Posted by Chip Gagnon at 8:36AM   |  Add a comment

 As mentioned in Chapter 8 of Castles and Miller, and as we discuss in class today, states have undertaken a number of measures to regulate immigration. The US does not provide for permanent settlement of unskilled labor; it does however provide a number of temporary visa options, including the J-1 visa. Buzzsaw writer Pete Blanchard has written two pieces about J-1 visa holders . The first about foreign students who are working in Tompkins County:  "An Exchange Program" (Dec 8, 2010); and the second about J-1 visa students who went on strike at the Hershey plant where they were working:  "From Hotels to Hersheys: Foreign students fight for rights" (Sept 7, 2011).  The J-1 visa is

an exchange program that allows students to work and travel in the country for no more than four months. Most of the jobs fall into the realm of seasonal work, with many students working at restaurants, hotels, or summer camps as counselors.

But as Pete notes in his article, these students are often exploited as cheap labor.

Given the demand for unskilled labor and the limited number of possibilities for legal immigration of people for those jobs, the exploitative outcome of the J-1 program seems almost inevitable. 

Think about why the labor - visa situation is set up that way in the US.

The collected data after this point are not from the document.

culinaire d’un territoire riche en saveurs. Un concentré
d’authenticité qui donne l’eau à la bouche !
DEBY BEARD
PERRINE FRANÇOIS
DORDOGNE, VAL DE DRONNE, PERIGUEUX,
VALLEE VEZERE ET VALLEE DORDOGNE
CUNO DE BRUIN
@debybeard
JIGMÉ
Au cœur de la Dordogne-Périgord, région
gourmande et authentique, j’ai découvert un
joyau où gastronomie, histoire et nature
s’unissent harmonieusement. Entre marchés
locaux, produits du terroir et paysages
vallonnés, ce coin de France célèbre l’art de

Posted by Chip Gagnon at 12:08PM   |  Add a comment

Here's a link to the 2010 US Dept of Homeland Security Yearbook of Immigration Statistics.  The stats I cited in class today are in a table on page 18; I calculated the percentages myself.

The yearbook is huge, 110 pages, and breaks immigration down by categories, years (from 2001 to 2010), countries of origin, etc.


Posted by Chip Gagnon at 11:24AM   |  Add a comment

We discussed how, in order to understand migration, we also need to understand the notion of agency among migrants.  While migrants respond to macrostructural forces, they also make their own choices.

An example of this is laws intended to reduce the numbers of undocumented migrants.  At the macrostructural level, this creates a contradiction in the case of the US, because at the same time as laws make it more difficult for undocumented workers, there remain structural factors that lead to continued demand for unskilled labor.

As journalist Andrew Leonard notes, there is a belief in the US that making conditions intolerable for undocumented migrants will lead them to voluntarily leave the US, or to "self-deport."

Self-deportation, as practiced today, is supposed to be the only choice left available to immigrants whose life has been made miserable by new, punitive laws put into place at the state level.

Yet in fact migrants have other choices; this is where the notion of agency interacting with the continuing macrostructural demand for unskilled labor comes in.  As Leonard notes,

In fact, the opposite may be happening. By making it even more difficult for non-citizen laborers to work in the normal economy, the new laws are pushing some workers even further into the shadows. The harder the crackdown, the more people are going underground. Laws aimed at encouraging self-deportation are just ratcheting up the misery.

In particular, it has "heightened the exploitation and abuse that exists in the underground economy, based on complete lack of options for those trapped in the underground economy to find better jobs.”

Read the whole article. Leonard includes links to a number of studies and articles related to this situation.

Think also about what would have to change at the macrostructural level to change this kind of dynamic.